Sekumpulan satwa liar di Taman Nasional Baluran
Sekumpulan satwa liar di Taman Nasional Baluran
Dari kejauhan, sekumpulan satwa liar sedang beriringan jalan. Jika tidak salah tebak, mungkin satwa tersebut adalah Kerbau liar. Satwa tersebut berkumpul di area yang berlumpur. Ada banyak satwa lainnya di Taman Nasional Baluran, namun tidak mesti terlihat setiap hari di jalur para wisatawan.

Satwa-satwa tersebut seperti Banteng Jawa, Rusa Timor, maupun Elang. Satwa tersebut jarang terlihat. Berbeda halnya dengan Kera ekor panjang, maupun Merak hijau yang cukup mudah terlihat hampir di setiap ruas jalan Baluran.

Sepanjang perjalanan, kami berhenti di beberapa spot foto. Bahkan harus bersabar di salah satu tempat yang menjadi spot foto andalan di Taman Nasional Baluran. Menjelang petang, masih cukup ramai wisatawan yang bersantai menikmati waktu sore hari.

Di Taman Nasional Baluran, spot-spot andalan berfoto cukup banyak. Salah satu yang paling sering dijadikan spot foto adalah spot tengkorak. Kita bisa mengabadikan diri dengan latar belakang jejeran tengkorak kepala kerbau liar ataupun banteng.
Salah satu spot foto di Taman Nasional Baluran
Salah satu spot foto di Taman Nasional Baluran
Perjalanan kami lanjutkan ke pantai Bama. Salah satu pantai yang pastinya disambangi para wisatawan ketika mereka berkunjung ke Taman Nasional Baluran. Menyenangkan menyusuri jalur di Taman Nasional Baluran menggunakan kendaraan trooper.

Sebagai informasi saja, berkunjung ke Taman Nasional Baluran tujuan kita adalah menikmati pemandangan lanskapnya. Ketika nanti bertemu dengan satwa liar kala sore ataupun pagi hari, hal itu merupakan bonus sekaligus keberuntungan kita.

Sehingga, jangan pernah merasa rugi jika berkunjung ke Taman Nasional Baluran tanpa melihat satwa liar yang melintas. Jika kalian suka fotografi, kawasan Taman Nasional Baluran bisa menjadi spot foto yang menarik. Terlebih jika kalian membawa lensa tele, sehingga memungkinkan untuk memotret satwa liar dari jarak jauh.
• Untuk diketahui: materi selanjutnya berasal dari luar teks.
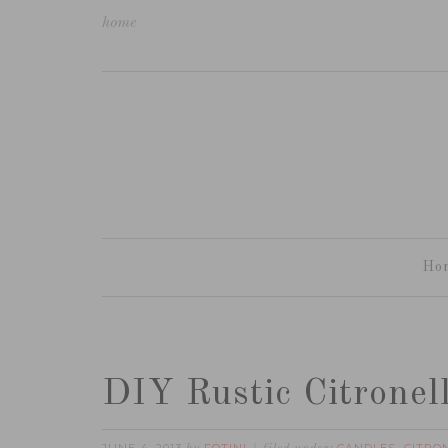
home
Ho
DIY Rustic Citronel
Aku sendiri cukup menggunakan lensa kit, karena memang tujuanku hanya ingin memotret lanskap di Taman Nasional Baluran. Menurutku, ketika berkunjung ke destinasi ini memang paling nyaman menggunakan trooper. Kita bisa menikmati sepanjang perjalanan. *Baluran; 27 September 2025.